- A poorly designed rotary backed up traffic quite a long way on an otherwise pretty smooth road
- The one route of the airport to the capital is rather like US 1 – going down each town’s main street. A well-paved bypass road is in the works. Wonder if the economic impact on the small towns will be as severe as the advent of the Interstate system was in the US
- Hard to know what to explain and what people know because they do it too. I made a bit of an idiot of myself explaining to my driver Pascal while were were on that Entebbe to Kampala road how US highways had multiple lanes, curbs, closed sewers, and sidewalks, explaining these things as if they’d be rather novel. I then saw all those things once we reached Kampala.

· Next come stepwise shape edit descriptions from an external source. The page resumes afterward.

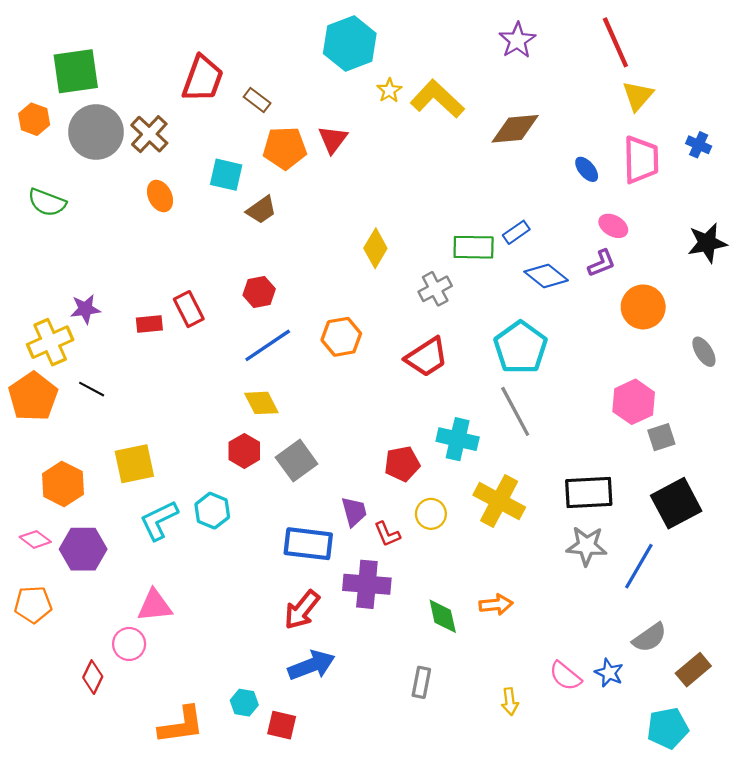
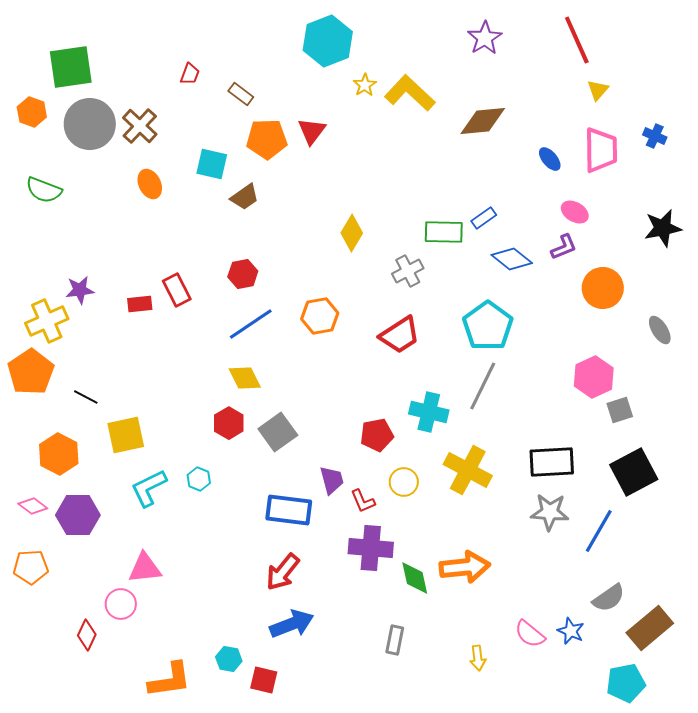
red trapezoid: (203, 79) -> (190, 74), size x0.5
yellow triangle: (638, 96) -> (598, 90), size x0.7
black line: (92, 389) -> (86, 397), moved
gray line: (515, 411) -> (483, 386), turned 54
cyan hexagon: (212, 511) -> (199, 479), size x0.7
purple cross: (367, 584) -> (371, 548), moved
orange arrow: (496, 605) -> (465, 567), size x1.6
brown rectangle: (693, 670) -> (650, 628), size x1.4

- I’m a complete neophyte when it comes to how cell phones and internet works in other countries – in that respect, these people are more tech savvy than me
- It’s weird having such throughout access to the outside world while in a developing country. I think back to my time in Mexico in high school where I got once phone call home after 3 weeks without contact, or even Mongolia where I had to trudge through the snow to a nearby internet cafe. Here, I just pick up my phone and message people halfway around the world and read their status updates as if I’d never left.
- Saw a woman signal to her friend across the shuttle bus not to talk so loudly
- It seems like at least a third of the passengers on my flight from New York to Brussels were African (judging from the women’s clothes) or Israeli (judging from the Hebrew)
- I was even more surprised that the flight to Uganda was mostly Mzungu
Also, this is neither here nor there, but JFK International Airport, where I changed planes, is located in part of Queens called Jamaica. I was somewhat amused to note the most of the employees I interacted with there had Caribbean (most likely, Jamaican) accents. Coincidence?